Saturday, August 13, 2011

WOW I'm bitchy today

I was not even aware of this fact until I opened a blog of some noob to find they described their meed as a mixture of "serenity and calmness".  My fucking head nearly popped off.  I want to kill this little fucker, or at the very least make him swallow a fucking dictionary.  No, not those little pocket ones.  The big ass websters my mother uses to kill spiders.

Die Mother-fucker!

Over-reaction?

I think it is time to go off line for a wee bit and maybe work of this new found aggression

Okay, He's not perfect, but then neither am I

So last night was fun.  Unfortunately Chris called and decided to bail on me for the club.  Bastard!  Actually I don't blame him.  He got off work at midnight, by the time he gets home and showers he is just barely there as they are wrapping it up for the night.  Sure, we could go downstairs for after hours, but then that is more for the drinkers than those there for a good time.  So I cut out after he called and went to his place.  Nelson attacked me as I was taking off my boots.  Little fucker.  Jumped right on my back and clung.  Ripped a hole right through.  Of course by the time I get him off he just looks at me like "whut?" before sitting in the middle of the room and starts cleaning his ears.  Evil.... thy name is Nelson.

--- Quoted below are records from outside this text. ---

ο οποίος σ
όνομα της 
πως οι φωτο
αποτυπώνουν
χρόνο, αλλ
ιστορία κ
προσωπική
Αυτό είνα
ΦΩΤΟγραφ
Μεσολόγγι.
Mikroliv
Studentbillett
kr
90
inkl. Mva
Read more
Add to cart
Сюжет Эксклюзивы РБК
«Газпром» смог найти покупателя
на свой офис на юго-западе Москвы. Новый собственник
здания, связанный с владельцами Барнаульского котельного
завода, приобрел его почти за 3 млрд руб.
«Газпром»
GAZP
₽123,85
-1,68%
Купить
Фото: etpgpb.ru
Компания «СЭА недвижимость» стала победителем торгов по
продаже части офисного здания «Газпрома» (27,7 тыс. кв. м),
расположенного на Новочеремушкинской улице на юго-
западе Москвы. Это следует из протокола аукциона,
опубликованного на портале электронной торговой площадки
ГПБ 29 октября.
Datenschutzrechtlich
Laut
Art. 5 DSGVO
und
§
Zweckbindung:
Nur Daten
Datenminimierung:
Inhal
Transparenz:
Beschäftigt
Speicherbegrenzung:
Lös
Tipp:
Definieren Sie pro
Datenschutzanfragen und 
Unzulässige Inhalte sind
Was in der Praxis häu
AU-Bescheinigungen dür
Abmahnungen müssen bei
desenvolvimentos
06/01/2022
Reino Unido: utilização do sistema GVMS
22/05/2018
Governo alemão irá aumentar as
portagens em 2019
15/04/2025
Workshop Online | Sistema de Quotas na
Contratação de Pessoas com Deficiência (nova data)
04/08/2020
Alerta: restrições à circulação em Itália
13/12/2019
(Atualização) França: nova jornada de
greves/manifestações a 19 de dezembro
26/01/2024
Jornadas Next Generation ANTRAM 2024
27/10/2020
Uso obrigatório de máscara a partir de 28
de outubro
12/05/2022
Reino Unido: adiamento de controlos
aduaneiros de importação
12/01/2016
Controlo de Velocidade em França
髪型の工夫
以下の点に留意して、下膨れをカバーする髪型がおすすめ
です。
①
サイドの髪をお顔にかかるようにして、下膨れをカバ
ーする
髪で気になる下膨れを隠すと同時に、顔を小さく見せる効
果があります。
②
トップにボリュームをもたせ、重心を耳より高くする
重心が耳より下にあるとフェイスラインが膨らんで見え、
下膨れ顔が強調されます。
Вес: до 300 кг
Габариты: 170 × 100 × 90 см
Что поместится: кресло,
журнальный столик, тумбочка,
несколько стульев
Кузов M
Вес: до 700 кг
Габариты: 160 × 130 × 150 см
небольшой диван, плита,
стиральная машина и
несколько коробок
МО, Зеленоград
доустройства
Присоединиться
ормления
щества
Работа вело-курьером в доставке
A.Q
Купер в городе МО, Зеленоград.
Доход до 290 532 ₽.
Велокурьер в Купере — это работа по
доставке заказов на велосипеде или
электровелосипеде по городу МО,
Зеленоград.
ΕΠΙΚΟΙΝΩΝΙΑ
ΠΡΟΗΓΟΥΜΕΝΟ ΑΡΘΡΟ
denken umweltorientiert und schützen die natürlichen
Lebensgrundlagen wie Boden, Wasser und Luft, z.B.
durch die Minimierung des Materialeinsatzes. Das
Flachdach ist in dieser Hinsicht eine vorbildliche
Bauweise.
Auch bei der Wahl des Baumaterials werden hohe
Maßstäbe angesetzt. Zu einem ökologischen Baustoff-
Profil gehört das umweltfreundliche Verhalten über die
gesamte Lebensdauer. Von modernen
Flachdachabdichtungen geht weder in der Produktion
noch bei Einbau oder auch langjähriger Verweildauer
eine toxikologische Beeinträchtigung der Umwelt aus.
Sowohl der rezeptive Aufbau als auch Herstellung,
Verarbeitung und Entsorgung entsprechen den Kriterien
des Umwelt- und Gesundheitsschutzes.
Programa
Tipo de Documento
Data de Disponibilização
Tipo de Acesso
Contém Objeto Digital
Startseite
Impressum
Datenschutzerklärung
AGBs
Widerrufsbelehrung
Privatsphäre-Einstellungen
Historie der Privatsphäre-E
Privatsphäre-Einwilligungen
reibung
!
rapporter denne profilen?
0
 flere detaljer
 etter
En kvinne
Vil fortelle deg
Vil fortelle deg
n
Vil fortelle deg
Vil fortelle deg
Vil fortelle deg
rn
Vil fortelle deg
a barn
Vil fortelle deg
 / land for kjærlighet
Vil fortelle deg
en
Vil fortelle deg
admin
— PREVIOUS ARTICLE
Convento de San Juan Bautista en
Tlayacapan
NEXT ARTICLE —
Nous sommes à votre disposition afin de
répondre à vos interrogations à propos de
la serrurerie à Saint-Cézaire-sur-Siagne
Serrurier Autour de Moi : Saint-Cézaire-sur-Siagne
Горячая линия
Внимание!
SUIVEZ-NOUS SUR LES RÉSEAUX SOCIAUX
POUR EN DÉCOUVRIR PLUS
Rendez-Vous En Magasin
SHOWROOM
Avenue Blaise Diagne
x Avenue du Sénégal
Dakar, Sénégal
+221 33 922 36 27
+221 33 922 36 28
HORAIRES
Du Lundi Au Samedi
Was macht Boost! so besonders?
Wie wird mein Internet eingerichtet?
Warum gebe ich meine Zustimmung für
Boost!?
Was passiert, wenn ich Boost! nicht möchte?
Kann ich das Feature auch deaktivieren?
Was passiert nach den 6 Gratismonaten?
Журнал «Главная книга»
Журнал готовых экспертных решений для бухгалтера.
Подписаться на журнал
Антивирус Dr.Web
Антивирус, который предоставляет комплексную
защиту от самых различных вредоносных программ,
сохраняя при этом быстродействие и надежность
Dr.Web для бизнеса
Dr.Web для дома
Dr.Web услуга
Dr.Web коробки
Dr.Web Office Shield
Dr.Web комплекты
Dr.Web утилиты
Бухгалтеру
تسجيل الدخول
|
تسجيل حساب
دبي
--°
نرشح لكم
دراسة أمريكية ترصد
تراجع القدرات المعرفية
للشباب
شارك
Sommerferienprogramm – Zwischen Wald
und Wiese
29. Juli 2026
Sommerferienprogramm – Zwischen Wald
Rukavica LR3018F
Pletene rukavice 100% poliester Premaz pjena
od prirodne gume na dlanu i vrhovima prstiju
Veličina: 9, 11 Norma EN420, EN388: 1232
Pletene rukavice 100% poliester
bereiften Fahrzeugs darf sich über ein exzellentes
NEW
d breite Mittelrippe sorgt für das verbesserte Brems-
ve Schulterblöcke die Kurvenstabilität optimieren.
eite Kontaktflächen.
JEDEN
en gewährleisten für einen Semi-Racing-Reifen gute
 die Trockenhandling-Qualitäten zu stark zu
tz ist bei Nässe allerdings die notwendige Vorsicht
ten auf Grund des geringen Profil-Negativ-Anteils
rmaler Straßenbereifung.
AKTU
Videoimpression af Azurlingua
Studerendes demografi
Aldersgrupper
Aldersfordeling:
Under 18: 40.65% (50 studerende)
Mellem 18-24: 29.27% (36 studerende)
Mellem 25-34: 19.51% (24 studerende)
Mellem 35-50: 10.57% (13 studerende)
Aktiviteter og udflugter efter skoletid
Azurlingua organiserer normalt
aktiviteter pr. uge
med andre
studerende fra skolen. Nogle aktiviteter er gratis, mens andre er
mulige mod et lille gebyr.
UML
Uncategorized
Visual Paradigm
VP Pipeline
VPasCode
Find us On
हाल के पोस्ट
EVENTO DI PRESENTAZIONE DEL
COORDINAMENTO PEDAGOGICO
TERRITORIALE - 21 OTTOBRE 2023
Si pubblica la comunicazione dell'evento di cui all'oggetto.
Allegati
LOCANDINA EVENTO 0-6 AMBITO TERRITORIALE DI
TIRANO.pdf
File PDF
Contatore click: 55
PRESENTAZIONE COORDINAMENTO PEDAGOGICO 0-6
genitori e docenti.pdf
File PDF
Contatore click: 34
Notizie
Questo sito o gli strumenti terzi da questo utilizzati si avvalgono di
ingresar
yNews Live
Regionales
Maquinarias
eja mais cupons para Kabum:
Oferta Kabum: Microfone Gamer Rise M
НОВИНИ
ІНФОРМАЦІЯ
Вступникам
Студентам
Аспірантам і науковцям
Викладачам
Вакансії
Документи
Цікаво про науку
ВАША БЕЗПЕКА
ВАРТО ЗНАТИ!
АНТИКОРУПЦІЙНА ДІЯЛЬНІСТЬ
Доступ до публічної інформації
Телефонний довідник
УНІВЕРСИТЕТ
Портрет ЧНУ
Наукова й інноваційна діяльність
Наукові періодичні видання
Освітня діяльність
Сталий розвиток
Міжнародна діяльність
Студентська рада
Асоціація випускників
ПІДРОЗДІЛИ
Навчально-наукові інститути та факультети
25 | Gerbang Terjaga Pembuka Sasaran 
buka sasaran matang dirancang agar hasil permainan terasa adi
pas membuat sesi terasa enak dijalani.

   So Chris grouched for a while.  He hates his new supervisor.  But other than try to get along what are you going to do.  Apparently the guy really likes Chris and forever uses him as a good example, but Chris says it's because he is one of the only white guys on shift.  "He doesn't like people with a tan."  I could not imagine working in such an environment where a guy makes it very well known he is a prejudice fuck and STILL gets to the role of supervisor.  I cannot imagine how they do not have law suits out their ass.  It does give me a better idea of why Chris always says that it is a lot easier for me to be out than him.  He's not just talking about family but about making a living.  Fuck... what century is this again?
   Anyway, sorry to go off on a tangent, but it's still nice to understand it is not necessarily me, just the demands of the job.  Even if it is just how he sees it.  
   He's gone to the parents this morning.... so I am prepared for him being a miserable prick on Sunday night.  I know parent/child relationships are hard to comment on, but FUCK if visiting my parents made me that miserable I would move so far away that I would never have to visit them.  Thankfully he brushes their shit off fast enough these days.  So by Monday he will back to his regular cranky self.

Thursday, August 11, 2011

so exam #1 was

Fucking ridiculous.  For a course that prides itself on being one of the hardest undergraduate course, it should be embarrassed.  I am in a bit of a snit about the whole thing, honestly.  I spend time and energy studying my ass off, causing my social and sex life to suffer, and for what?  That?  Pfft!
Next exams are tomorrow.  I am going to study.... honest.
Better be worth my time studying.
Then I am going swimming with C.J. and going over to Nonna's for dinner.  When did my life get so boring?  Oh, right, exams.  The ultimate cock block.  Damn you higher education!  Shakes fist (pun intended).

Tuesday, August 9, 2011

Get off your lazy ass

Now, I am going to start this by saying I have no issues with people on welfare.  It is there for people in need.
That being said, on with my story.
I know this girl, have know her since we were in the second grade together.  My mom used to babysit her sometimes on holidays when schools were closed but her mom was working.  Her mom was a single mom and worked construction while raising two kids on her own.  No father in the picture.  So this girl moves out when she turns 18 because she does not like rules.  She thought once she was 18 she should get to do as she likes, and her mom said the "so long as you are under my roof" speech....you get the picture.  So fast forward 2 1/2 years.  She was complaining that she still did not have a job and that there are no jobs anywhere.
So in an effort to help her out I'm like, Hey maybe my mom could help you.  She has alot of connections in the mall where she works.
I think I nearly died of shock when she said in a voice full of scorn and self importance "I don't DO retail.  And it is not worth my time to work for minimum wage because they take 2/3 of what I make off my check, so with the cost of working I'll be actually making less money than I do now."
   Oh, no, sweetheart, you are not making money now.  The government is taking tax dollars and giving you enough to live on.  That money could be going to someone who truly cannot work.  Not someone who considers it beneath them to do a job.  So she will not work retail, she only has high school, and yet she will not work for minimum wage.  I can see why she is having a problem finding a job.  I wanted to ask her what she think made her so special, but she was meeting friends at a bar at 2 in the afternoon.  My tax dollars hard at work.
Sometimes I really hate member of my generation .

Saturday, August 6, 2011

Wow, what a horrifying sight

So around 4 AM a woman brings in my pal, the snake I helped force feed.  Well, he is still not eating.  So she asked to local experts what to do.  They suggested switching him to live prey, and leaving him in a dark container, covering it up.  The fucking mouse ATE the snake.  Huge chunks of his skin was missing.  There was no way on earth it was going to live.  But she wanted the attempt made.  So basically snakes are pretty good healers.  You just clean it, use antibiotic cream.  But the poor thing was in utter agony.  He died while we were cleaning him.  I don't think his heart could take the pain.  Now I know there is always a risk of injuries to snakes with live prey, but I have never heard of one eating the snake.  Such an awful sight, there were huge patches of skin missing.  The poor lady who brought him in was utterly shattered by what happened, in trying to help him she ended up buying its killer.  Funny thing is though, she was so pissed off at this baby mouse.  I get that the snake is the pet, but you are turning to mother nature to help the snake realize it's instincts.  And....well... mother nature can be a bitch, and things don't always go to plan.  The mouse decided "It's him or me, and it ain't gonna be me".

   Anyway, it made for a pretty shitty night at work.

I am going to try to wind down then off to bed for this boy.